»»

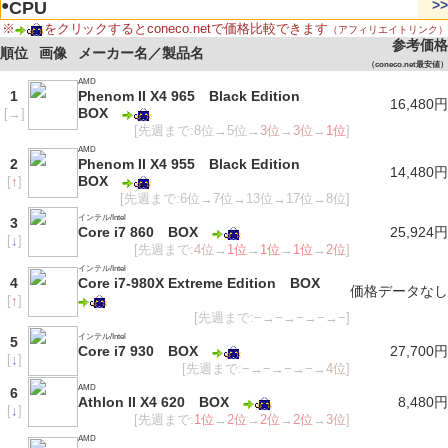
●
>>
CPU
※
をクリックするとconeco.netで価格比較できます
（アフィリエイトリンク）
参考価格
順位
画像
メーカー名／製品名
（coneco.net最安値）
AMD
1
Phenom II X4 965 Black Edition
16,480円
BOX
[
→
]
[先週まで:8位→5位→
3位
→
3位
→
1位
]
AMD
2
Phenom II X4 955 Black Edition
14,480円
BOX
[
↑
]
[先週まで:6位→7位→13位→17位→8位]
インテル/Intel
3
Core i7 860 BOX
25,924円
[
↓
]
[先週まで:
4位
→
1位
→
1位
→
1位
→
2位
]
インテル/Intel
4
Core i7-980X Extreme Edition BOX
価格データなし
[
↑
]
[先週まで:−→−→−→−→−]
インテル/Intel
5
Core i7 930 BOX
27,700円
[
↓
]
[先週まで:−→−→−→−→
4位
]
AMD
6
Athlon II X4 620 BOX
8,480円
[
↓
]
[先週まで:
1位
→
2位
→
2位
→
2位
→
3位
]
AMD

««

◆ **Problem description**:
Word for word, return all the entries and skip their pictures.

◆ **Result of this task**:
●
>>
CPU
※
をクリックするとconeco.netで価格比較できます
（アフィリエイトリンク）
参考価格
順位
画像
メーカー名／製品名
（coneco.net最安値）
AMD
1
Phenom II X4 965 Black Edition
16,480円
BOX
[
→
]
[先週まで:8位→5位→
3位
→
3位
→
1位
]
AMD
2
Phenom II X4 955 Black Edition
14,480円
BOX
[
↑
]
[先週まで:6位→7位→13位→17位→8位]
インテル/Intel
3
Core i7 860 BOX
25,924円
[
↓
]
[先週まで:
4位
→
1位
→
1位
→
1位
→
2位
]
インテル/Intel
4
Core i7-980X Extreme Edition BOX
価格データなし
[
↑
]
[先週まで:−→−→−→−→−]
インテル/Intel
5
Core i7 930 BOX
27,700円
[
↓
]
[先週まで:−→−→−→−→
4位
]
AMD
6
Athlon II X4 620 BOX
8,480円
[
↓
]
[先週まで:
1位
→
2位
→
2位
→
2位
→
3位
]
AMD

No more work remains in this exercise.